To repurpose a handy metaphor, let’s call two of the first Homo sapiens Adam and Eve. By the time they welcomed their firstborn, that rascal Cain, into the world, 2 million centuries of evolution had established how his infancy would play out. For the first few years of his life, he would take his nourishment from Eve’s breast. Once he reached about 4 or 5 years old, his body would begin to slow its production of lactase, the enzyme that allows mammals to digest the lactose in milk. Thereafter, nursing or drinking another animal’s milk would have given the little hell-raiser stomach cramps and potentially life-threatening diarrhea; in the absence of lactase, lactose simply rots in the guts. With Cain weaned, Abel could claim more of his mother’s attention and all of her milk. This kept a lid on sibling rivalry—though it didn’t quell the animus between these particular sibs—while allowing women to bear more young. The pattern was the same for all mammals: At the end of infancy, we became lactose-intolerant for life.
Two hundred thousand years later, around 10,000 B.C., this began to change. A genetic mutation appeared, somewhere near modern-day Turkey, that jammed the lactase-production gene permanently in the “on” position. The original mutant was probably a male who passed the gene on to his children. People carrying the mutation could drink milk their entire lives. Genomic analyses have shown that within a few thousand years, at a rate that evolutionary biologists had thought impossibly rapid, this mutation spread throughout Eurasia, to Great Britain, Scandinavia, the Mediterranean, India and all points in between, stopping only at the Himalayas. Independently, other mutations for lactose tolerance arose in Africa and the Middle East, though not in the Americas, Australia, or the Far East.
In an evolutionary eye-blink, 80 percent of Europeans became milk-drinkers; in somepopulations, the proportion is close to 100 percent. (Though globally, lactose intolerance is the norm; around two-thirds of humans cannot drink milk in adulthood.) The speed of this transformation is one of the weirder mysteries in the story of human evolution, more so because it’s not clear why anybody needed the mutation to begin with. Through their cleverness, our lactose-intolerant forebears had already found a way to consume dairy without getting sick, irrespective of genetics.
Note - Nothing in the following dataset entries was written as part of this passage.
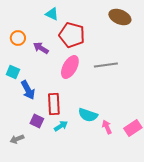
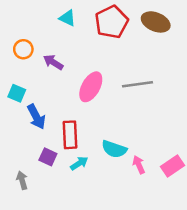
red pentagon: (72, 35) -> (112, 22), moved, turned 30
gray arrow: (17, 139) -> (22, 180), turned 96

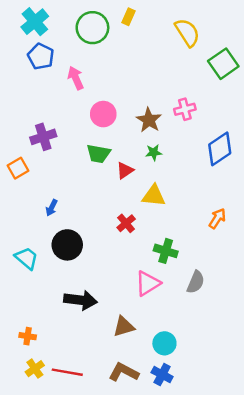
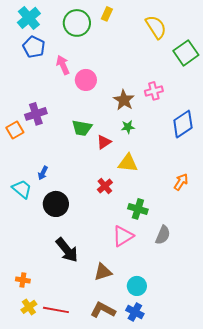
pink circle: (103, 114) -> (86, 80), moved
orange square: (18, 168) -> (15, 130), moved
cyan trapezoid: (26, 258) -> (22, 189), moved
black arrow: (80, 300) -> (67, 250), turned 44

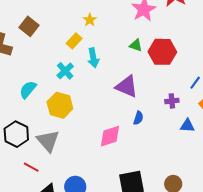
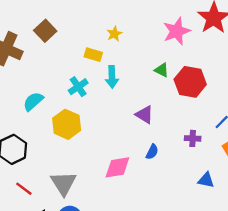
yellow rectangle: (74, 41) -> (93, 55), turned 56
purple triangle: (127, 86) -> (145, 115), size x0.7
blue triangle: (187, 126) -> (206, 180), moved
gray triangle: (48, 141) -> (63, 183), moved

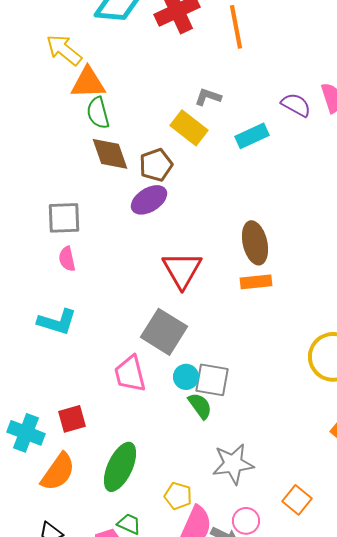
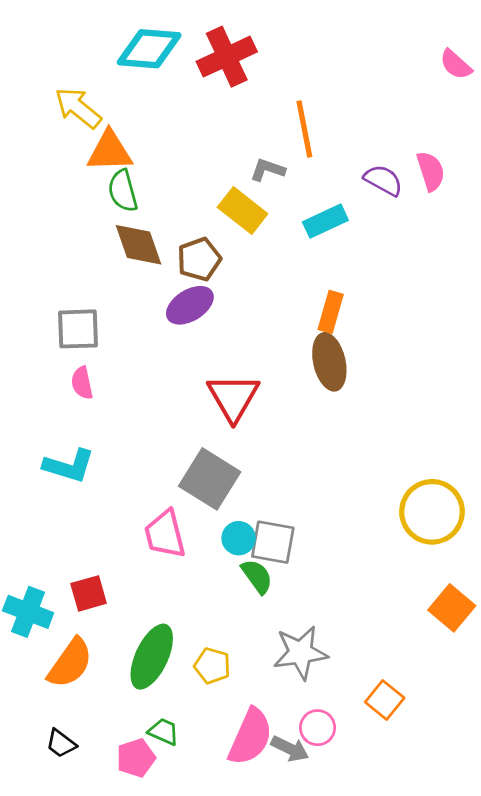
orange line: (236, 27) -> (304, 129), moved
orange rectangle: (256, 282) -> (331, 312), moved, turned -68
yellow pentagon: (178, 496) -> (212, 666), moved

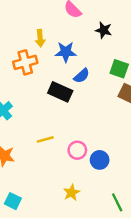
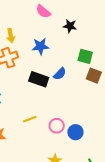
yellow arrow: (40, 38) -> (11, 36), moved
blue semicircle: (82, 76) -> (60, 74), moved

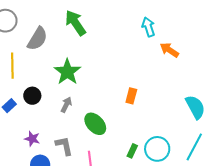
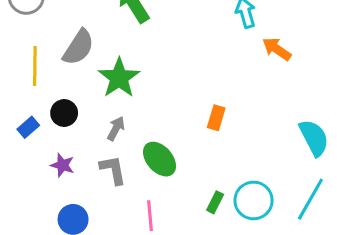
gray semicircle: (37, 39) -> (78, 47), moved
purple star: (32, 139) -> (62, 165), moved
gray L-shape: (64, 146) -> (113, 170), moved

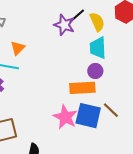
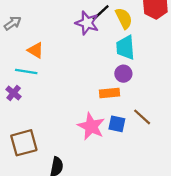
orange triangle: (18, 48) -> (35, 50), turned -42
orange rectangle: (82, 88) -> (109, 93), size x0.7
blue square: (88, 116) -> (117, 124), size x0.6

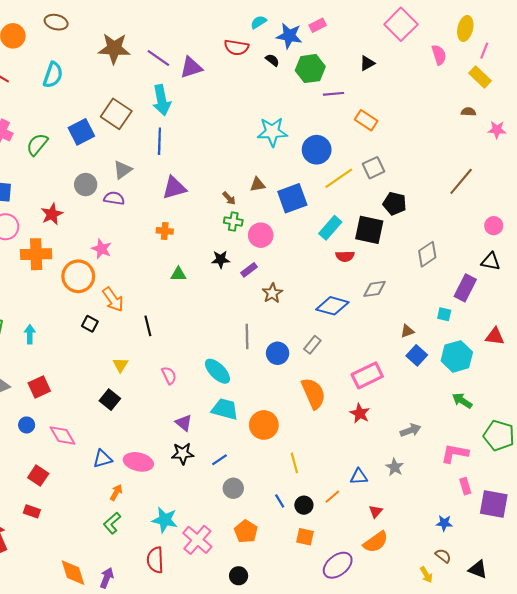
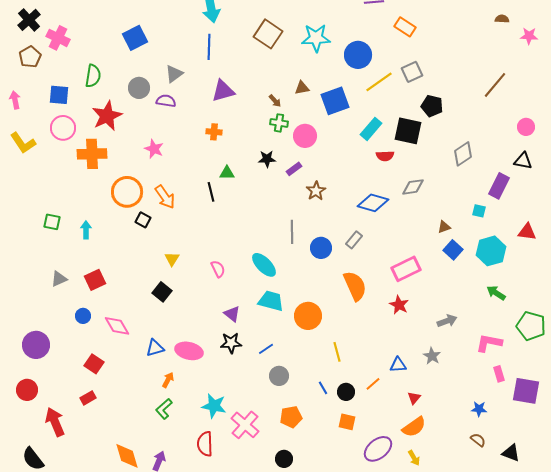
brown square: (116, 114) -> (268, 34), moved
green semicircle: (37, 144) -> (93, 76), moved, turned 150
red star: (52, 214) -> (107, 116), size x1.4
orange circle: (78, 276) -> (127, 192), moved
black line: (148, 326) -> (211, 192), moved
red rectangle: (32, 511) -> (88, 398), turned -49
orange pentagon: (246, 531) -> (291, 417), turned 30
yellow arrow: (426, 575) -> (414, 458), moved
Mark Thomas, an evolutionary geneticist at University College London, points out that in modern-day Turkey, where the mutation seems to have arisen, the warm climate causes fresh milk to rapidly change its composition. “If you milk a cow in the morning,” he says, “by lunchtime it’s yogurt.”
Yogurt has plenty of benefits to confer, among them large testicles, swagger, and glossy fur—at least if you’re a mouse—but most salient to our ancestors was that the fermentation process that transforms milk into yogurt consumes lactose, which is a sugar. This is why many lactose-intolerant people can eat yogurt without difficulty. As milk ascends what Thomas calls the “fermentation ladder,” which begins with yogurt and culminates with virtually lactose-free hard cheeses, ever more lactose is fermented out. “If you’re at a party and someone says, ‘Oh, I can’t eat that—I’m lactose intolerant,’ ” he says, “you can tell them to shut up and eat the Parmigiano.”